In later years, she would often say, “The fact of the matter is, Bill Bradfield would have been much happier as a monk.”

But he was far from monkish back in those days. Sue Myers had to endure many other women but he would always vow to repent. And she would forgive.

“When he talked of love to me,” she recalled, “I felt I was the only person in the universe for him. When he’d hold me, I was convinced of it beyond all doubt.”

Alas, there were several other teachers at Upper Merion equally convinced. Bill Bradfield sought the soul of one of them but had settled for her body when her husband found out about it and warned Bill to desist at once.

The next thing the husband knew, the former college wrestler came crashing through his front door and chased him down the hall while the wife, wrapped in a towel, stood screaming. According to the police report, Bill Bradfield punched the husband twenty times, breaking his nose, thereby adding injury to insult, as he bellowed, “Never interfere with me again!”

He was charged with aggravated assault and battery, but charges were dropped after he agreed to turn over $500 in bail money for the victim’s medical expenses.

Sue Myers heard all the stories, but she wanted this man. She intended to marry him and have children with him. So they talked of living together, but he had one little caveat: their arrangement would have to remain secret. She said she’d consider it.

There was a very good reason for the secrecy, he told her. The school district might charge them with moral turpitude if it was found they were living together out of wedlock.

And when she suggested that they could easily eliminate that problem, he had a lot of complex and confusing reasons why marriage could not take place. Not yet.

In the first place, he confessed, he was already “sort of married.” Twice. And he had children by both ladies. It seems that he’d met Fran in college, and being young and inexperienced, he decided to live with her, a daring decision at that time. There wasn’t sufficient thought given by either of them, he had to admit in retrospect. There had been other things occupying him: a martyred poet locked in an asylum, for instance. Anyway, they had two boys, Martin and William, born a year apart. When the boys were five or six, Fran left. (He was very vague about this part.) And then along came Muriel.

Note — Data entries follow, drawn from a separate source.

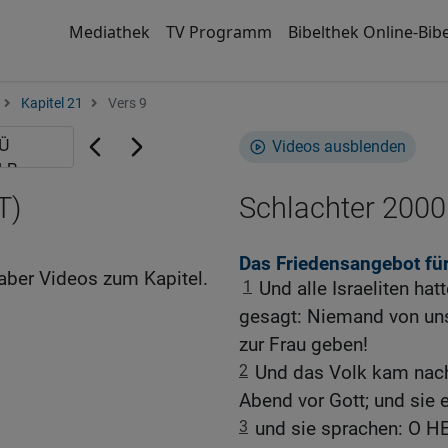
Mediathek
TV Programm
Bibelthek Online-Bibe
Kapitel 21
Vers 9
Videos ausblenden
T)
Schlachter 2000
Das Friedensangebot fü
aber Videos zum Kapitel.
1
Und alle Israeliten ha
gesagt: Niemand von uns
zur Frau geben!
2
Und das Volk kam nach
Abend vor Gott; und sie 
3
und sie sprachen: O HE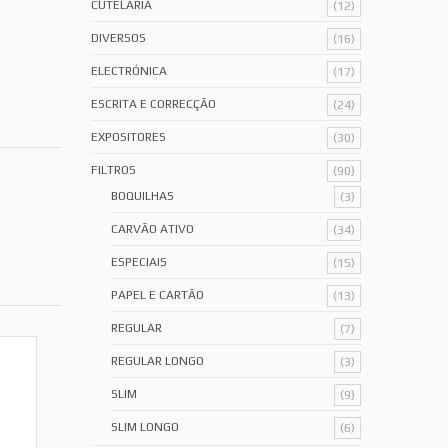
CUTELARIA
(12)
DIVERSOS
(16)
ELECTRÓNICA
(17)
ESCRITA E CORRECÇÃO
(24)
EXPOSITORES
(30)
FILTROS
(90)
BOQUILHAS
(3)
CARVÃO ATIVO
(34)
ESPECIAIS
(15)
PAPEL E CARTÃO
(13)
REGULAR
(7)
REGULAR LONGO
(3)
SLIM
(9)
SLIM LONGO
(6)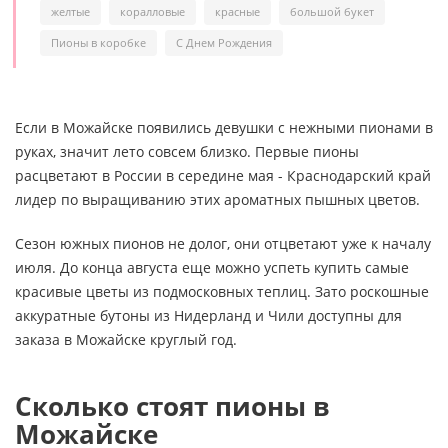
желтые
коралловые
красные
большой букет
Пионы в коробке
С Днем Рождения
Если в Можайске появились девушки с нежными пионами в
руках, значит лето совсем близко. Первые пионы
расцветают в России в середине мая - Краснодарский край
лидер по выращиванию этих ароматных пышных цветов.
Сезон южных пионов не долог, они отцветают уже к началу
июля. До конца августа еще можно успеть купить самые
красивые цветы из подмосковных теплиц. Зато роскошные
аккуратные бутоны из Нидерланд и Чили доступны для
заказа в Можайске круглый год.
Сколько стоят пионы в
Можайске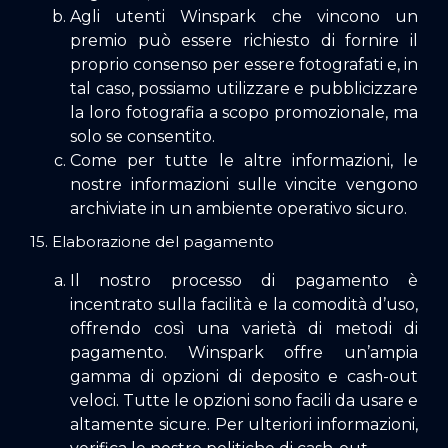
Agli utenti Winspark che vincono un
premio può essere richiesto di fornire il
proprio consenso per essere fotografati e, in
tal caso, possiamo utilizzare e pubblicizzare
la loro fotografia a scopo promozionale, ma
solo se consentito.
Come per tutte le altre informazioni, le
nostre informazioni sulle vincite vengono
archiviate in un ambiente operativo sicuro.
15. Elaborazione del pagamento
Il nostro processo di pagamento è
incentrato sulla facilità e la comodità d’uso,
offrendo così una varietà di metodi di
pagamento. Winspark offre un’ampia
gamma di opzioni di deposito e cash-out
veloci. Tutte le opzioni sono facili da usare e
altamente sicure. Per ulteriori informazioni,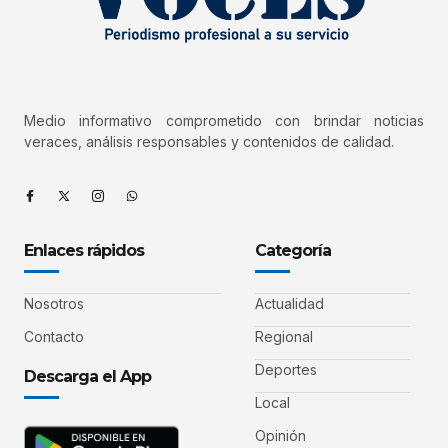
Medio informativo comprometido con brindar noticias
veraces, análisis responsables y contenidos de calidad.
Enlaces rápidos
Categoría
Nosotros
Actualidad
Contacto
Regional
Deportes
Descarga el App
Local
Opinión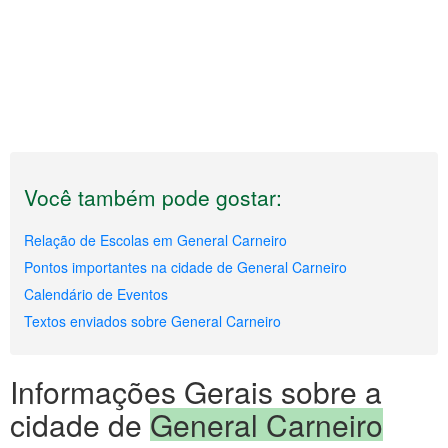
Você também pode gostar:
Relação de Escolas em General Carneiro
Pontos importantes na cidade de General Carneiro
Calendário de Eventos
Textos enviados sobre General Carneiro
Informações Gerais sobre a
cidade de
General Carneiro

She wasn’t as pretty as Fran, and of course she wasn’t his intellectual equal. She was tall and thin and had a long angular face. Not a great housekeeper either, but she was a born mother, and his two lads needed a mother. He and Muriel struck a bargain and entered into a living arrangement. Another “common-law” marriage, so to speak. Part of the agreement required that he sire another child for Muriel. She wanted to bear a child with “his looks and brains.” So David was born.

All of the kids lived with Muriel in a house he owned in Chester County. He saw to their support, but he still wasn’t actually married, he said. But it was his nature to be “spiritually married,” joined by conscience until the boys were old enough to make their own way. So he asked Sue Myers to be patient and remain a secret lover until a better time.

Sue Myers was nothing if not patient. Not many people ever knew they were lovers. He always claimed they were “close friends.” It took an extraordinary capacity for secrecy to pull this off over the years. It took an extraordinary capacity for obedience on the part of his half-pint Sancho Panza.

The most memorable time in their life together, Sue Myers would later say, the year that marked a profound change in their relationship, was the sabbatical year of 1972–1973 when they finally realized their dream. They began a pilgrimage to Europe to see all the sacred places of Ezra Pound.

Sue Myers had tried to prepare for the intellectual onslaught by studying The Pound Era by Hugh Kenner, but to her the poet’s work was about as lucid as a polygraph chart. She was informed at the last minute that he had decided to bring along his two eldest sons, now restless teenagers. And she had to promise not to make a single slip in word or deed by revealing to his sons that she was anything more than another faculty member who happened to be traveling to the same places. By then, they had only been lovers for eight years.